La fotosintesi cambiò ogni cosa. Per centinaia di milioni di anni gli organismi fotosintetici, principalmente batteri, arricchirono l’atmosfera di O2. In un primo momento questa «grande ossidazione» fu molto lenta, poiché le prime molecole di ossigeno reagirono con il ferro e gli altri minerali presenti negli oceani e nella crosta terrestre, producendo ampi depositi di ferro e composti ossidati. Una volta terminato questo processo, però, l’ossigeno iniziò ad accumularsi rapidamente nell’atmosfera. Allo stesso tempo il livello di anidride carbonica scese drasticamente, prima intrappolato dagli organismi viventi ricchi di carbonio e poi sequestrato dai sedimenti nelle profondità oceaniche a mano a mano che i loro corpi morti affondavano, si accumulavano e formavano rocce. La maggiore quantità di ossigeno nell’atmosfera terrestre determinò l’estinzione delle forme di vita anaerobiche o il loro confinamento nelle zone meno ossigenate del pianeta.

La presenza di ossigeno libero nell’atmosfera alterò radicalmente la composizione chimica della Terra. Una concentrazione di ossigeno simile a quella odierna fu raggiunta circa 400 milioni di anni fa, in seguito a una seconda ondata di ossigenazione associata all’aumento delle piante terrestri. La nuova composizione chimica della Terra, arricchitasi di O2, sciolse le pietre, creò nuovi minerali e consentì il rapido rilascio di energia immagazzinata nei composti organici; ciò permise, di conseguenza, al fuoco di bruciare e sbloccò nuovi metabolismi energetici (come la respirazione aerobica) che aumentarono notevolmente la capacità di autosostentamento degli organismi multicellulari. In tal modo, la biosfera aiutò a creare le condizioni necessarie per la proliferazione di organismi pluricellulari complessi, grazie anche alla presenza di un nuovo strato protettivo di ozono nella stratosfera. Con la rimozione parziale della CO2 dall’atmosfera, quest’ultima e le dinamiche climatiche terrestri subirono trasformazioni permanenti, che ridussero di molto il riscaldamento derivante dall’effetto serra; effetto che invece mantiene ancora oggi la superficie di Venere talmente calda da sciogliere il piombo. Fu così che la comparsa dei primi esseri viventi modificò per sempre la composizione chimica e fisica della Terra.

CARBONIO E CLIMA

Ancora oggi la biosfera partecipa attivamente al funzionamento del sistema Terra, alterando le concentrazioni di anidride carbonica presenti nell’atmosfera quando vi sono dei cambiamenti a lungo termine dell’energia solare in entrata. Nel corso della storia del pianeta, quest’energia è aumentata e diminuita periodicamente a seconda di come variava la distanza e l’orientamento della Terra nei confronti del Sole, innescando una serie di glaciazioni piuttosto estese. Negli ultimi 2,6 miliardi di anni, infatti, si sono alternati ciclicamente numerosi periodi di freddo «glaciale», o «ere glaciali», durante i quali i ghiacciai e il ghiaccio marino avanzavano dai poli, e periodi «interglaciali» relativamente caldi in cui il ghiaccio si ritirava.

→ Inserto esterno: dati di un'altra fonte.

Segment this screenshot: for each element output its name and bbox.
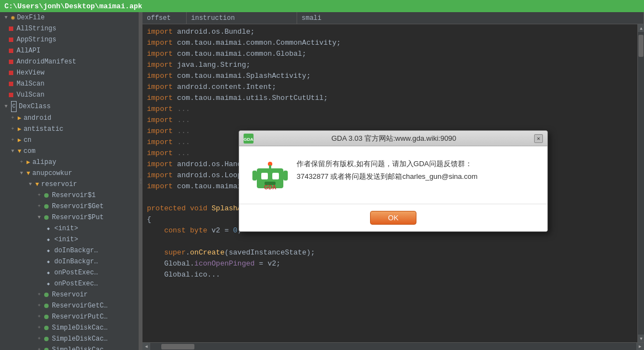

Trivellando in profondità il ghiaccio dell’Antartide e della Groenlandia, i climatologi sono riusciti a ricostruire questi cicli della temperatura terrestre e dell’anidride carbonica atmosferica mediante misurazioni dello strato di ghiaccio che si è depositato nel corso di centinaia di migliaia di anni (Figura 3). Durante i numerosi cicli glaciali e interglaciali di questo periodo, il livello di anidride carbonica nell’atmosfera è aumentato e diminuito di pari passo rispettivamente con il riscaldamento e il raffreddamento della Terra, in parte a causa della reazione attiva della biosfera e in parte in risposta all’immagazzinamento di carbonio degli oceani.

La biosfera ha reagito ai cambiamenti ciclici delle radiazioni solari in entrata e del calore amplificando questi effetti, ovvero rilasciando carbonio quando la Terra si scaldava e riprendendolo indietro quando la Terra si raffreddava. In questo modo ha creato un sistema di feedback positivi che hanno migliorato le dinamiche del clima terrestre per oltre un milione di anni.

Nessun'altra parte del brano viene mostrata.